**What to do:** With pictures removed, the data below should be returned exactly.

---------- Provided records ----------

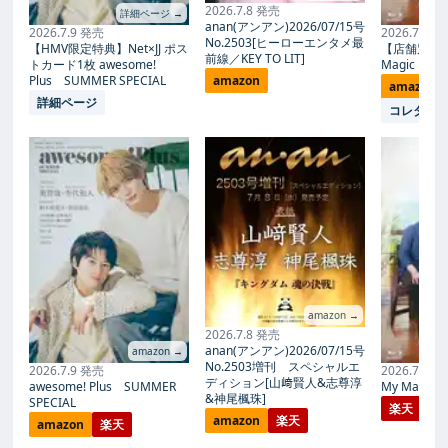
2026.7.8 発売
詳細ページ →
anan(アンアン)2026/07/15号
2026.7.9 発売
2026.7.27
No.2503[ヒーローエンタメ最
【HMV限定特典】Net×JJ ポス
【店舗別限
前線／KEY TO LIT]
トカード1枚 awesome!
Magic Proph
Plus SUMMER SPECIAL
amazon
amazon
詳細ページ
コレタメ
amazon →
2026.7.8 発売
anan(アンアン)2026/07/15号
amazon →
No.2503増刊 スペシャルエ
2026.7.9 発売
2026.7.27
ディション[山﨑賢人&志尊淳
awesome! Plus SUMMER
My Magic Pr
&神尾楓珠]
SPECIAL
楽天
amazon
楽天
amazon
楽天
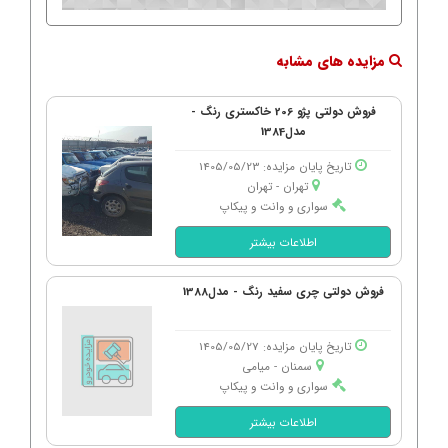
مزایده های مشابه
فروش دولتی پژو 206 خاکستری رنگ -
مدل1384
تاریخ پایان مزایده: 1405/05/23
تهران - تهران
سواری و وانت و پیکاپ
اطلاعات بیشتر
فروش دولتی چری سفید رنگ - مدل1388
تاریخ پایان مزایده: 1405/05/27
سمنان - میامی
سواری و وانت و پیکاپ
اطلاعات بیشتر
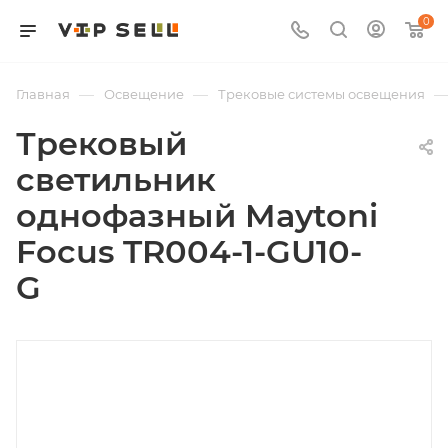
0
—
—
Главная
Освещение
Трековые системы освещения
Трековый
светильник
однофазный Maytoni
Focus TR004-1-GU10-
G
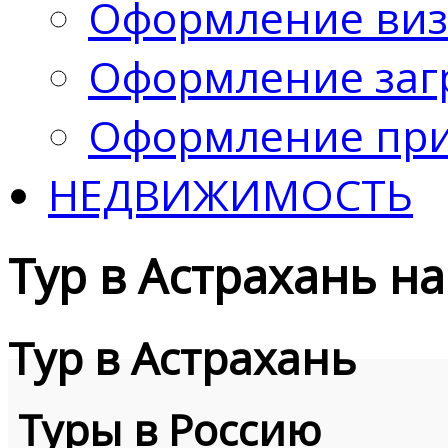
Оформление ви
Оформление заг
Оформление при
НЕДВИЖИМОСТЬ
Тур в Астрахань н
Тур в Астрахань
Туры в Россию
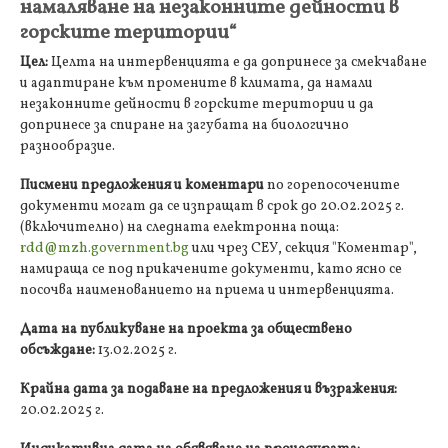
намаляване на незаконните дейности в
горските територии“
Цел:
Целта на интервенцията е да допринесе за смекчаване
и адаптиране към промените в климата, да намали
незаконните дейности в горските територии и да
допринесе за спиране на загубата на биологично
разнообразие.
Писмени предложения и коментари
по горепосочените
документи могат да се изпращат в срок до 20.02.2025 г.
(включително) на следната електронна поща:
rdd@mzh.government.bg
или чрез СЕУ, секция "Коментар",
намираща се под прикачените документи, като ясно се
посочва наименованието на приема и интервенцията.
Дата на публикуване на проекта за обществено
обсъждане:
13.02.2025 г.
Крайна дата за подаване на предложения и възражения:
20.02.2025 г.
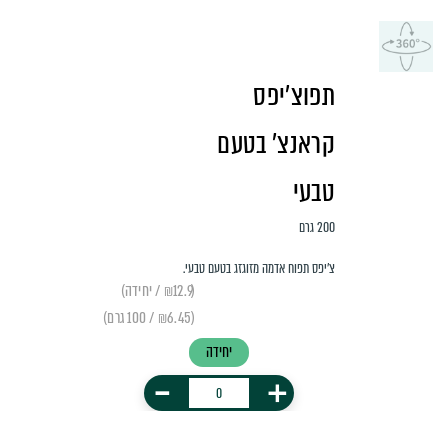
תפוצ'יפס
קראנצ׳ בטעם
טבעי
200 גרם
צ׳יפס תפוח אדמה מזוגזג בטעם טבעי.
(₪12.9 / יחידה)
(₪6.45 / 100 גרם)
יחידה
-
+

----------

**Response area:**
2026.7.8 発売
詳細ページ →
anan(アンアン)2026/07/15号
2026.7.9 発売
2026.7.27
No.2503[ヒーローエンタメ最
【HMV限定特典】Net×JJ ポス
【店舗別限
前線／KEY TO LIT]
トカード1枚 awesome!
Magic Proph
Plus SUMMER SPECIAL
amazon
amazon
詳細ページ
コレタメ
amazon →
2026.7.8 発売
anan(アンアン)2026/07/15号
amazon →
No.2503増刊 スペシャルエ
2026.7.9 発売
2026.7.27
ディション[山﨑賢人&志尊淳
awesome! Plus SUMMER
My Magic Pr
&神尾楓珠]
SPECIAL
楽天
amazon
楽天
amazon
楽天
مزایده های مشابه
فروش دولتی پژو 206 خاکستری رنگ -
مدل1384
تاریخ پایان مزایده: 1405/05/23
تهران - تهران
سواری و وانت و پیکاپ
اطلاعات بیشتر
فروش دولتی چری سفید رنگ - مدل1388
تاریخ پایان مزایده: 1405/05/27
سمنان - میامی
سواری و وانت و پیکاپ
اطلاعات بیشتر
0
—
—
Главная
Освещение
Трековые системы освещения
Трековый
светильник
однофазный Maytoni
Focus TR004-1-GU10-
G
Оформление ви
Оформление заг
Оформление при
НЕДВИЖИМОСТЬ
Тур в Астрахань н
Тур в Астрахань
Туры в Россию
намаляване на незаконните дейности в
горските територии“
Цел:
Целта на интервенцията е да допринесе за смекчаване
и адаптиране към промените в климата, да намали
незаконните дейности в горските територии и да
допринесе за спиране на загубата на биологично
разнообразие.
Писмени предложения и коментари
по горепосочените
документи могат да се изпращат в срок до 20.02.2025 г.
(включително) на следната електронна поща:
rdd@mzh.government.bg
или чрез СЕУ, секция "Коментар",
намираща се под прикачените документи, като ясно се
посочва наименованието на приема и интервенцията.
Дата на публикуване на проекта за обществено
обсъждане:
13.02.2025 г.
Крайна дата за подаване на предложения и възражения:
20.02.2025 г.
תפוצ'יפס
קראנצ׳ בטעם
טבעי
200 גרם
צ׳יפס תפוח אדמה מזוגזג בטעם טבעי.
(₪12.9 / יחידה)
(₪6.45 / 100 גרם)
יחידה
-
+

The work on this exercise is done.